Survival Guide: Biblical Literacy

Biblical literacy is not just being able to read the bible. It’s understanding what the bible is about.

Foster a robust foundation and understanding of what the bible is so that you and your children can have confidence in it. This is important because it is God’s word and the bible says the word of God is living and active.

The bible is not just one book. It is a collection 66 books written by 40 different authors over a span of about 1,000 years! It was inspired by the Holy Spirit, through the words of men.

The bible has so many different types of literature – poetry, prose, letters, allegory – and it could be difficult if you don’t understand the context. It is the story of God from many different human perspectives, but also a unified story of the redemption by Jesus of a people of God.

There are several resources that you can use to instill biblical literacy in your children. Among those that I’ve found useful are:

  • 66 Books in the Bible – a super catchy song that will help them memorize the books of the bible.
  • The Bible Project – one of the most powerful tools for older kids to adults. They have a seven to ten minute animated overview of every book and themes of the bible.
  • The Radical Book for Kids – a good resources for talking to especially inquisitive kids who have questions about faith.
  • The Jesus Storybook Bible – is great for younger kids, covering all the major stories from the old and new testaments and it ties all the stories back to Jesus.
  • Blazing Trees – you can find several helpful resources including a series of stick figures drawings that can help teach bible stories and bible themes. Your children can also draw their own bible stories with stick figures and you’ll be surprised how easy it becomes for them to recall the story based on their drawings.

Kids today are less and less familiar with the bible. The younger your kids memorize the books of the bible, the easier it will be for them to explore and study it.


Survival Guide: Moral Boundaries

What is the real reason why our children should want purity? It’s not enough to just tell them that they need to do it. Understanding the reason behind it is what will really ensure that they will pursue purity in a meaningful and lasting way.

Like in the previous episode on Wise Choices, we reiterate that a wise person makes moral judgements and installs moral guardrails before feelings get turned up high.

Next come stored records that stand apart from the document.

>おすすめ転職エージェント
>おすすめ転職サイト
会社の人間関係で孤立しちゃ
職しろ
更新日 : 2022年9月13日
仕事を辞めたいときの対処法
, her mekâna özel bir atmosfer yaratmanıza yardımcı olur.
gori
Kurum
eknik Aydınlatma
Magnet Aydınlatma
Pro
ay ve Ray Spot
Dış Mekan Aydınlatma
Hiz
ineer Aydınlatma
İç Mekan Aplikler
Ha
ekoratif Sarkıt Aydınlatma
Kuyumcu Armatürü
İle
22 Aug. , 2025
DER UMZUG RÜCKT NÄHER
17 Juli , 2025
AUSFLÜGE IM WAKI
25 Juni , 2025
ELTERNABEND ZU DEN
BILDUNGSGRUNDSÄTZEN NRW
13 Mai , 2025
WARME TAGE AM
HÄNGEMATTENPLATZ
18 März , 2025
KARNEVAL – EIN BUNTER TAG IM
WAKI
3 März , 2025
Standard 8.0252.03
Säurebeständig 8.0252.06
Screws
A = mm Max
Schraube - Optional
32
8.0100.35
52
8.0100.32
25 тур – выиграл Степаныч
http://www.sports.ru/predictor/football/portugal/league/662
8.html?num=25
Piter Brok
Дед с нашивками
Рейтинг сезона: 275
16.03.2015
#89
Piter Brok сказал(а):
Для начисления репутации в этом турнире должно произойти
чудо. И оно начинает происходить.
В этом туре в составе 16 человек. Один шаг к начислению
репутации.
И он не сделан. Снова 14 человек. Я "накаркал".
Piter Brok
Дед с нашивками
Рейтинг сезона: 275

Guardrails are put up so we don’t fall of the side of a cliff. In the same way, in our lives there will be times that you are HALT – hungry, angry, lonely, or tired. At these times, your temptation level will be higher than normal. Hopefully, before that happens, you’ve been able to put up your moral guardrails already.

The things that you take pleasure in are created by God. If you eat something delicious, marvel at that fact that God created everything from the ingredients to your taste buds that help you experience this pleasure.

God created sex and knows about it more than anyone. He’s the one that created it for your pleasure and ultimately it should be something that causes us to worship God for the wonder and majesty of what he created. But there is something even better than sex – that’s intimacy.

Intimacy is the joy of knowing someone and being fully known without fear of rejection. We have a deep longing for intimacy with each other and with God.

Sex and intimacy are connected. Sex is not just something physical, but something that is primarily relational. Our children live in a culture that teaches otherwise.

Help young people establish guardrails to live by:

  1. The further you go, the faster you go.
  2. The further you go, the further you want to go.
  3. The further you go, the harder it is to go back once you’ve crossed some boundaries.
  4. Where you draw the line determines three things:
    • The arena of your temptation
    • The intensity of your temptation
    • The consequences of giving in to your temptation

Great sex is a byproduct of maximum intimacy. Purity paves the way for intimacy.